Terlingua Las Ruinas is walking distance from restaurants, bars, coffee shops, and the historic mine walking tour.
(from Wikipedia) Terlingua is a mining district and census-designated place (CDP) in southwestern Brewster County, Texas, United States. It is located near the Rio Grande and the villages of Lajitas and Study Butte, Texas, as well as the Mexican village of Santa Elena. The discovery of cinnabar, from which the metal mercury is extracted, in the mid-1880s brought miners to the area, creating a city of 2,000 people. The only remnants of the mining days are a ghost town of the Howard Perry-owned Chisos Mining Company and several nearby capped and abandoned mines, most notably the California Hill, the Rainbow, the 248, and the Study Butte mines. The mineral terlinguaite was first found in the vicinity of California Hill.
The population of Terlingua as of the 2010 census was 58.
Big Bend National Park, the first national park in Texas, comprises more than 1,250 square miles (about the size of Rhode Island) in the Big Bend of the Rio Grande along more than 100 miles of the Texas-Chihuahua-Coahuila border southeast of El Paso in Brewster County.
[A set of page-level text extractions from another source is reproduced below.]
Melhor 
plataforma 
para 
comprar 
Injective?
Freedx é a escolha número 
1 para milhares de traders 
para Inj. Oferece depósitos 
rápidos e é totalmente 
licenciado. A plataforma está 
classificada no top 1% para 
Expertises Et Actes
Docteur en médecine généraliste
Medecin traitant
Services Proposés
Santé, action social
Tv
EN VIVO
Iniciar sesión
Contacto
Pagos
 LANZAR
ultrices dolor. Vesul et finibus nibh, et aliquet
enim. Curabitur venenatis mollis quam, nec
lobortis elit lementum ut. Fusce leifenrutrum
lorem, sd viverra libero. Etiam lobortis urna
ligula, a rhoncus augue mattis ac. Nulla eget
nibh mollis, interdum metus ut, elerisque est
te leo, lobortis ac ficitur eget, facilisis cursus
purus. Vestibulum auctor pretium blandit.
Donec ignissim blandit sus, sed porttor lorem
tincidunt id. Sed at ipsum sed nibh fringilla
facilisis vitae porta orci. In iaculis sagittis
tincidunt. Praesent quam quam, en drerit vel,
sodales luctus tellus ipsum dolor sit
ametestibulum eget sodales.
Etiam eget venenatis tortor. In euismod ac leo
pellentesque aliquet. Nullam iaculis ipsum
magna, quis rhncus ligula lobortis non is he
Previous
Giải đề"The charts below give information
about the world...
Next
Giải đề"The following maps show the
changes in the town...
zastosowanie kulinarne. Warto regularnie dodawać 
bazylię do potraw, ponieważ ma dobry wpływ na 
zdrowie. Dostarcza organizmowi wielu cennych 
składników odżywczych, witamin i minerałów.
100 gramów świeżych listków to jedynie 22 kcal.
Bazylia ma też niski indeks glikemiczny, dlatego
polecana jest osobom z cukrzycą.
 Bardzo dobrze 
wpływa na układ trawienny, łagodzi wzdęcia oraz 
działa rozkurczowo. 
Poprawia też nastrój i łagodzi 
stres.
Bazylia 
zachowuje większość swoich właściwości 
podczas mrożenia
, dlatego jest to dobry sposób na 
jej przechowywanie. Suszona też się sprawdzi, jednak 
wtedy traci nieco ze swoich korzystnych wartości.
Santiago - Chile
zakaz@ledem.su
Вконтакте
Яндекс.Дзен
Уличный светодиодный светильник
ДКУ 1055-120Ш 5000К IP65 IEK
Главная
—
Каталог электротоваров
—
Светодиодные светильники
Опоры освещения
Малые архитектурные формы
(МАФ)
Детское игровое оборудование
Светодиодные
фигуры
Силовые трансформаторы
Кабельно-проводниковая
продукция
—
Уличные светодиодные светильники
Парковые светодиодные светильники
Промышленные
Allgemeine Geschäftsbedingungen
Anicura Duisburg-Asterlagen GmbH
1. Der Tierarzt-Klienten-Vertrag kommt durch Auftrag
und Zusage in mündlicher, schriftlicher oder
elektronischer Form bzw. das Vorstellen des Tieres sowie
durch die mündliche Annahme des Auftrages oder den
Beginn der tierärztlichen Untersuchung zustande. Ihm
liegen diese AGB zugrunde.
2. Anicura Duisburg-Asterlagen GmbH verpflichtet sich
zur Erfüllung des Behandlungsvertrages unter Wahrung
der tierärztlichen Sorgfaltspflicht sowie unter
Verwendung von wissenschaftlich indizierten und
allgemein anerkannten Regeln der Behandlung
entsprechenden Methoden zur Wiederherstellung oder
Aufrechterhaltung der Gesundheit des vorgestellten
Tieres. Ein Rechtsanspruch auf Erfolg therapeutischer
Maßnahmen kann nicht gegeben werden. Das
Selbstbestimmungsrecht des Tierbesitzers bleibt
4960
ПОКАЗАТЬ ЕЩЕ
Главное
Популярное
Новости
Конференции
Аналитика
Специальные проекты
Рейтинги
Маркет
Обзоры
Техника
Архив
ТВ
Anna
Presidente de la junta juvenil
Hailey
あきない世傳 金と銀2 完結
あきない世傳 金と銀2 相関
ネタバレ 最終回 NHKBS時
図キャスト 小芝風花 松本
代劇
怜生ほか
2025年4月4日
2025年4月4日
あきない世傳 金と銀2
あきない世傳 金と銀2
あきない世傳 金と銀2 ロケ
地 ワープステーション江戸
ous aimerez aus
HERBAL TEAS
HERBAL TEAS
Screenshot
It has been described as a land of "killing heat and freezing cold; deadly drought and flash flood; arid lowland and moist mountain woodland; and a living river winding its way across the desert." The Rio Grande flows for 107 miles on the park's southern boundary, through Santa Elena, Mariscal, and Boquillas canyons, the deepest gorges on the river. In 1978 the United States Congress designated a 191-mile section of the Rio Grande a Wild and Scenic River, sixty-nine miles of which lie on the park boundary.
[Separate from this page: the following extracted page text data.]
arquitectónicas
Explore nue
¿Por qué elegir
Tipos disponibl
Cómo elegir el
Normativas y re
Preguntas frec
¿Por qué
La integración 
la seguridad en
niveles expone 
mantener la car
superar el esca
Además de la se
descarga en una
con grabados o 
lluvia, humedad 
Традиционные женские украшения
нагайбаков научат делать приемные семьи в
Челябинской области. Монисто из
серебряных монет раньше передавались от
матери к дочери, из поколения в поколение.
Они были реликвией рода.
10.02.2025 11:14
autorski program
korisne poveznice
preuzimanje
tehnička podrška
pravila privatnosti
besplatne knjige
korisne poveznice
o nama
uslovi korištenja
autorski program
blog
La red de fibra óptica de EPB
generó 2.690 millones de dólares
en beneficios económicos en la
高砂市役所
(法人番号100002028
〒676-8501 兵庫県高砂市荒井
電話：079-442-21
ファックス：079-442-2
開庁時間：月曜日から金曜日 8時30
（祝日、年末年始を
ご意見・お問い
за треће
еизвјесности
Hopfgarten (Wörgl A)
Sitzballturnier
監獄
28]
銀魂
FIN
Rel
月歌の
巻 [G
Big Bend Ranch State Park is Texas’ largest state park, at over 300,000 acres. It extends along the Rio Grande from southeast of Presidio to near Lajitas, in both Brewster and Presidio counties. Just a stone’s throw from Mexico to the south, the park is in an area so remote and rugged that it has been called El Despoblado, or “The Uninhabited.” In spite of that name, this awe-inspiring region boasts a rich human history.